We're working on quantizing an ONNX model to run on the NPU on the iMX8MP, because we don't get sufficient performance running the float32 version (but it does work).
We're able to use `quantize_dynamic()` to quantize the model without errors or warnings, and it runs on the CPU using the CPUExecutionProvider, but it cannot run with the NnapiExecutionProvider, giving the following error:
onxruntime.capi.onnxruntime_pybind11_state.Fail: [ONNXRuntimeError] : 1 : FAIL : model_builder.cc:238 RegisterInitializers NNAPI does not support scalar initializer
I haven't been able to find any information on this error, and don't really understand how I can go about addressing it. Don't fully understand what a scalar initializer is. Any additional suggestions or info would be appreciated.
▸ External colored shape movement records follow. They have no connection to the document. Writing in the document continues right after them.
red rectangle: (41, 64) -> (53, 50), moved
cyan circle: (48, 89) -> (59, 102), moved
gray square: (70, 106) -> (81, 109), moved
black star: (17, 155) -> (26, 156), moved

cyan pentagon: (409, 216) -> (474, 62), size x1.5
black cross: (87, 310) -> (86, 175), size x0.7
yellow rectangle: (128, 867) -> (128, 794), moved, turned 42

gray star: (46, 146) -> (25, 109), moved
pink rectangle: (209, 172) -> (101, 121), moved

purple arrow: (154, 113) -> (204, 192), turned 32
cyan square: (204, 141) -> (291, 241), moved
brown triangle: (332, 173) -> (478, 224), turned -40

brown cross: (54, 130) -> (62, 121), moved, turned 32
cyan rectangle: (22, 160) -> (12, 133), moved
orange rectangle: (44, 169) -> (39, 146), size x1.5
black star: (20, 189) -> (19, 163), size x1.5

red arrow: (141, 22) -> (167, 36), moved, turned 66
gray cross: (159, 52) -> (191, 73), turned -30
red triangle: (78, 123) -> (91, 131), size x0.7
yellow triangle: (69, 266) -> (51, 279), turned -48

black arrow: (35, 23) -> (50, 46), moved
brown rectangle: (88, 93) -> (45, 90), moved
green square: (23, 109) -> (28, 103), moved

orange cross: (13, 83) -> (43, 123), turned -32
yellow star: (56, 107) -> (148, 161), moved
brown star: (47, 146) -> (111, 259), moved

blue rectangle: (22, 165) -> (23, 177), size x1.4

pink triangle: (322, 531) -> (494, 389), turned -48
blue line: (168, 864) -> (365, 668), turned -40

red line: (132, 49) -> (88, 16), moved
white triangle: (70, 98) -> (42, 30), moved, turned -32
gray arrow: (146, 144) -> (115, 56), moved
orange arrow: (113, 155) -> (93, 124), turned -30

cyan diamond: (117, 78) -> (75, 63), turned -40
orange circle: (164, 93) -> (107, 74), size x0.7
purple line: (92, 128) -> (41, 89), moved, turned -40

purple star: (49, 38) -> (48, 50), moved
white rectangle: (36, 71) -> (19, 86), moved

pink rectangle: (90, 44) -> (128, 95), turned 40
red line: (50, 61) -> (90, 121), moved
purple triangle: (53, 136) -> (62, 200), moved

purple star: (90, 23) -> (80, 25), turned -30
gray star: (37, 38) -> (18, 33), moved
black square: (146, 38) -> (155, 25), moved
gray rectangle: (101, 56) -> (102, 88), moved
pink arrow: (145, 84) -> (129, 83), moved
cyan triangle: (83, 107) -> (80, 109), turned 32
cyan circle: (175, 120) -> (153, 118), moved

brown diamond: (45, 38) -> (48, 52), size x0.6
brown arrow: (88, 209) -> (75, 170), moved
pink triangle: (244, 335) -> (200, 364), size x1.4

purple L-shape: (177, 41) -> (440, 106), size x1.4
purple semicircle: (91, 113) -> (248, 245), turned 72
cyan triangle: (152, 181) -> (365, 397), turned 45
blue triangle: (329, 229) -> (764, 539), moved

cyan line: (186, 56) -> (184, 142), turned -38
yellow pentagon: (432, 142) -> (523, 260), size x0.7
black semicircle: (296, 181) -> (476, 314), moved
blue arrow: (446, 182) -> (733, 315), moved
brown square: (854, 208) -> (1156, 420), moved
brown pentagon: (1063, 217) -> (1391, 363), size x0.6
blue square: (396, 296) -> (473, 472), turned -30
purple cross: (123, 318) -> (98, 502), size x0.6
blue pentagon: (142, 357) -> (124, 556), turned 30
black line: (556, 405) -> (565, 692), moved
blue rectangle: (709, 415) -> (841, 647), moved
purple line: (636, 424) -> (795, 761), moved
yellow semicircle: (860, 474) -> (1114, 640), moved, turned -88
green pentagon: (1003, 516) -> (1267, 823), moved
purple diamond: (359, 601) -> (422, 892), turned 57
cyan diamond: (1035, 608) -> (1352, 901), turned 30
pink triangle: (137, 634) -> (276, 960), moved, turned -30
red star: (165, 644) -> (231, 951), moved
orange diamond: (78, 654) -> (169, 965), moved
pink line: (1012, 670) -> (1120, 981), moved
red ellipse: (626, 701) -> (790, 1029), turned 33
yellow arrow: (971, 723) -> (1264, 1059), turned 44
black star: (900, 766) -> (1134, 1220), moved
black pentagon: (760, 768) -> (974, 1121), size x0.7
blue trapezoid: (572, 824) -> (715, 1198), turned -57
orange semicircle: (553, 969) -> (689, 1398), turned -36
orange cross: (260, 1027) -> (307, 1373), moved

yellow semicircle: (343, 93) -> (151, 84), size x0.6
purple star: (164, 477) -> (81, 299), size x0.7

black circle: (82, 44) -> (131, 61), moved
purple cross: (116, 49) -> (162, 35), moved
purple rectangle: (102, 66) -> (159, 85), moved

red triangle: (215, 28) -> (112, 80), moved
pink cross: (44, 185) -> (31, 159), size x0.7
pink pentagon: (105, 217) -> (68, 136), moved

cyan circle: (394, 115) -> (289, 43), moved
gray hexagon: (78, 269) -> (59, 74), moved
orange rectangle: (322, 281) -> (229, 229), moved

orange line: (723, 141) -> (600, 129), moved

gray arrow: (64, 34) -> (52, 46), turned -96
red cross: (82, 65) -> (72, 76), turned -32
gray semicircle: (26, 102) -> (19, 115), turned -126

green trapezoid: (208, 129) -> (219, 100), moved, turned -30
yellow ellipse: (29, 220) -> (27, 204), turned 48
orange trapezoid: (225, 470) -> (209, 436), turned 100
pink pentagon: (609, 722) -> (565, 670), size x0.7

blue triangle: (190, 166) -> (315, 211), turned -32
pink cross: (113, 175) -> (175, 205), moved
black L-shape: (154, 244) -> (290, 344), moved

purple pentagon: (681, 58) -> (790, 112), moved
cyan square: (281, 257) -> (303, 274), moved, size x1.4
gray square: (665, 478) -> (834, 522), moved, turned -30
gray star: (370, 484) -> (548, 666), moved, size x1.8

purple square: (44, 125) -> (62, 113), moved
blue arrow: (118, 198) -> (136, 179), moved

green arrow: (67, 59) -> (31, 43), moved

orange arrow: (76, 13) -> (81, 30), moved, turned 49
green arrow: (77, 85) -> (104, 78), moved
i.MX 8M Plus NPU doesn't support float 32, so yes performance would not be good. Did you tried using eIQ model tools to quantize the model and run on NPU? Further we recommend TFLite run time for running the model for best performance. Can you share the model and exact steps you followed? Did you tried with quantize_static option?
From my recollection the eIQ tools are exclusively for image recognition workloads, so unfortunately are of no use to us. Please let me know if I have misunderstood that.
I'm afraid I can't share the model itself, but it is a fairly standard residual convolutional network with nothing particularly exotic going on. The code we used to quantize is as follows.
import sys from onnxruntime.quantization import QuantType, quantize_dynamic model_in = sys.argv model_out = sys.argv model_quant_dynamic = quantize_dynamic( model_in, model_out, optimize_model=False, weight_type=QuantType.QUInt8 )
We have been trying static quantization today using broadly similar code with the addition of the calibration data reader. But have come up against different issue. We are working on two methods in tandem: a Python script and a C++ programme. After static quantization:
* We cannot get the model to run at all on the NPU using the Python onnxruntime module: Error states "The graph is not acyclic".
* It runs well on the CPU, taking about 8 ms per inference. This is fast enough that (pending accuracy analysis) we might even consider abandoning NPU inference altogether, given the extreme difficulty in getting good results.
* When running in C++ instead it works on both NPU and CPU, but is extraordinarily slow for reasons we haven't been able to discern. Running on NPU takes over 1000 ms! And on the CPU about 100 ms.
I can share the code if you like but it is arguably a different problem so perhaps a new thread would be better. Please let me know.
Based on description, i am assuming it is Audio or time series based model. yes eIQ portal support Image based model. Though quantization might still work. Have customer evaluated TF Lite run time.
Can you share list of operator this model using? Can you share similar model or reference model name? As mentioned previously ONNX run time is not supported in similar way as we have enabled TFlite. So it would be hard to provide feedback with out knowing more details.